=== Begin Enclosure ===

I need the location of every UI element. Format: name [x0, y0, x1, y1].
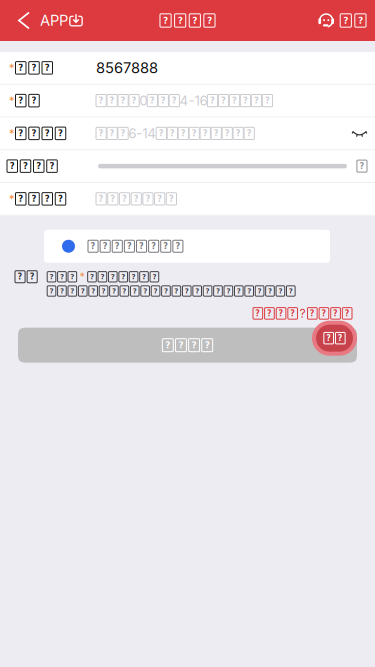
staticText: ?	[60, 287, 64, 295]
staticText: ?	[134, 194, 139, 204]
staticText: ?	[32, 96, 36, 106]
staticText: ?	[237, 287, 241, 295]
staticText: ?	[178, 15, 183, 26]
staticText: 6-14	[128, 125, 156, 142]
staticText: ?	[133, 287, 137, 295]
staticText: ?	[358, 15, 363, 26]
staticText: ?	[172, 96, 177, 105]
staticText: ?	[99, 194, 104, 204]
staticText: ?	[150, 96, 155, 105]
staticText: ?	[132, 273, 136, 281]
staticText: ?	[32, 63, 36, 73]
staticText: ?	[207, 15, 212, 26]
staticText: ?	[279, 309, 284, 318]
staticText: ?	[192, 340, 197, 350]
button[interactable]: ?	[312, 321, 357, 356]
staticText: *	[80, 271, 85, 283]
staticText: ?	[255, 309, 260, 318]
staticText: 4-16	[179, 92, 207, 109]
button[interactable]: ?	[44, 230, 330, 263]
staticText: ?	[216, 287, 220, 295]
staticText: ?	[132, 96, 137, 105]
staticText: ?	[161, 96, 166, 105]
staticText: ?	[203, 129, 208, 138]
staticText: ?	[174, 287, 178, 295]
staticText: ?	[345, 309, 350, 318]
staticText: ?	[247, 129, 252, 138]
staticText: ?	[178, 340, 183, 350]
staticText: ?	[247, 287, 251, 295]
staticText: ?	[32, 128, 36, 138]
staticText: ?	[221, 96, 226, 105]
staticText: ?	[110, 96, 115, 105]
staticText: ?	[112, 287, 116, 295]
staticText: *	[9, 61, 14, 74]
staticText: ?	[115, 242, 120, 251]
staticText: ?	[163, 15, 168, 26]
staticText: ?	[30, 272, 35, 282]
staticText: ?	[268, 287, 272, 295]
staticText: ?	[154, 287, 158, 295]
staticText: ?	[45, 128, 50, 138]
button[interactable]: ?	[253, 306, 352, 321]
staticText: ?	[258, 287, 262, 295]
staticText: ?	[60, 273, 64, 281]
staticText: ?	[338, 334, 343, 343]
staticText: ?	[122, 194, 127, 204]
staticText: ?	[18, 128, 23, 138]
staticText: ?	[18, 194, 23, 204]
button[interactable]: ?	[18, 328, 357, 363]
staticText: ?	[81, 287, 85, 295]
staticText: ?	[151, 242, 156, 251]
staticText: ?	[10, 161, 15, 171]
staticText: ?	[181, 129, 186, 138]
staticText: ?	[289, 287, 293, 295]
button[interactable]: Customer service	[317, 0, 375, 41]
staticText: ?	[254, 96, 259, 105]
staticText: *	[9, 94, 14, 107]
staticText: ?	[206, 287, 210, 295]
staticText: ?	[169, 194, 174, 204]
staticText: ?	[23, 161, 28, 171]
staticText: ?	[170, 129, 175, 138]
staticText: ?	[121, 273, 125, 281]
staticText: ?	[175, 242, 180, 251]
staticText: ?	[152, 273, 156, 281]
staticText: ?	[143, 287, 147, 295]
staticText: ?	[45, 194, 50, 204]
staticText: ?	[90, 242, 96, 251]
staticText: ?	[326, 334, 331, 343]
staticText: ?	[100, 273, 104, 281]
staticText: ?	[102, 287, 106, 295]
staticText: ?	[70, 287, 74, 295]
staticText: ?	[205, 340, 210, 350]
staticText: ?	[278, 287, 282, 295]
staticText: ?	[18, 96, 23, 106]
staticText: ?	[333, 309, 338, 318]
staticText: ?	[185, 287, 189, 295]
button[interactable]: APP	[0, 0, 91, 41]
staticText: ?	[18, 272, 22, 282]
staticText: ?	[91, 287, 95, 295]
staticText: ?	[360, 161, 364, 171]
staticText: ?	[243, 96, 248, 105]
staticText: ?	[50, 273, 54, 281]
staticText: ?	[225, 129, 230, 138]
staticText: ?	[142, 273, 146, 281]
staticText: APP	[40, 12, 68, 29]
staticText: ?	[110, 129, 115, 138]
staticText: ?	[290, 309, 295, 318]
staticText: ?	[58, 194, 63, 204]
staticText: ?	[195, 287, 199, 295]
staticText: ?	[321, 309, 326, 318]
staticText: ?	[146, 194, 150, 204]
staticText: ?	[50, 287, 54, 295]
staticText: ?	[122, 287, 126, 295]
staticText: ?	[121, 129, 126, 138]
staticText: ?	[36, 161, 41, 171]
staticText: ?	[103, 242, 108, 251]
staticText: ?	[99, 96, 104, 105]
staticText: ?	[267, 309, 272, 318]
staticText: ?	[210, 96, 215, 105]
staticText: ?	[164, 287, 168, 295]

=== End Enclosure ===

EXERCISE REQUIREMENTS.
Copy out every line of the listing that includes the string "interactable".

RESULT BELOW.
button[interactable]: ?	[312, 321, 357, 356]
button[interactable]: ?	[44, 230, 330, 263]
button[interactable]: ?	[253, 306, 352, 321]
button[interactable]: ?	[18, 328, 357, 363]
button[interactable]: Customer service	[317, 0, 375, 41]
button[interactable]: APP	[0, 0, 91, 41]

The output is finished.